Friday, June 21, 2019

Fires and fake pockets

From flaming dumpsters to actual fires. The fire alarm went off the other day. I was in Marvin’s office giving him an update on the never ending project I’m working on, when an announcement came over the PA system. “Fire, evacuate immediately.” He looked at me and goes, “Grab your stuff, it’s time to go.”

I went down the hall to Bofur’s office, and he was already on the phone, trying to figure out if it was a false alarm.

Thankfully, it was, and someone had just hit the wrong button on the control pad. It added ‘update emergency preparedness plan’ to my schedule, because if it had been a real fire, everyone would have been in deep doo.

That’s also the fastest I’ve seen some people move, coming out of offices to see if it was a real fire, and if it was time to head out.
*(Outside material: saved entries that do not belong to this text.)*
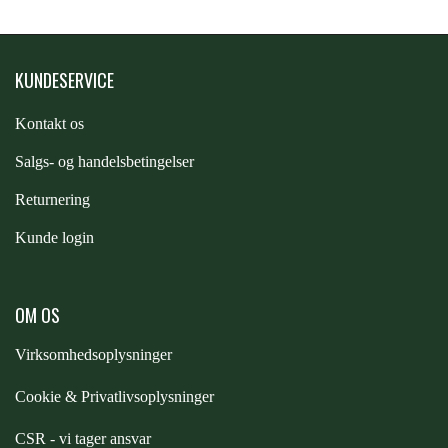
FORAN EQUINE
PREMIER EQUINE SADLER
KUNDESERVICE
GP TACK
PREMIER EQUINE SADEL TILBEHØR
Kontakt os
HAPPY MOUTH
S
algs- og handelsbetingelser
PREMIER EQUINE SADELUNDERLAG
Returnering
HEVARI
Kunde login
PREMIER EQUINE PADS
JACKS
OM OS
PREMIER EQUINE BENBESKYTTELSE
Virksomhedsoplysninger
KÄLLQUIST EQUESTIAN
PREMIER EQUINE TRANSPORT
Cookie & Privatlivsoplysninger
BESKYTTELSE
LEMIEUX
CSR - vi tager ansvar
That’s about the most exciting thing that’s happened this week, other than me fussing at a guy for making fun of my fanny pack.

It isn’t stylish, and I feel like a dweeb wearing it. As any female knows, pockets are a problem, or rather, the lack thereof.

[Insert photo set here of Leslie Knope talking to Ben about pockets. I can’t do that on my phone, so you’ll just have to picture it.]

To make up for the fact that’s my work pants either don’t have pockets at all, or are so small you could fit a quarter and a half a stick of gum in them, I got a fanny pack to compensate.

That way, when I go out on the floor, I have somewhere to put my phone, my watch, some sticky notes and pens, and a couple of tissues. If I’m just running out there real quick, I don’t take it, but otherwise, I do.

Anyway, Dori took it upon himself to comment on it. I’ve had and used it for a couple of months, and he is the first to do so, to my face, anyway. I told him I was rocking it, and then showed him the fake pocket situation I was working with yesterday.

He then agreed that it was a good idea, and that fake pockets are stupid. Mission accomplished.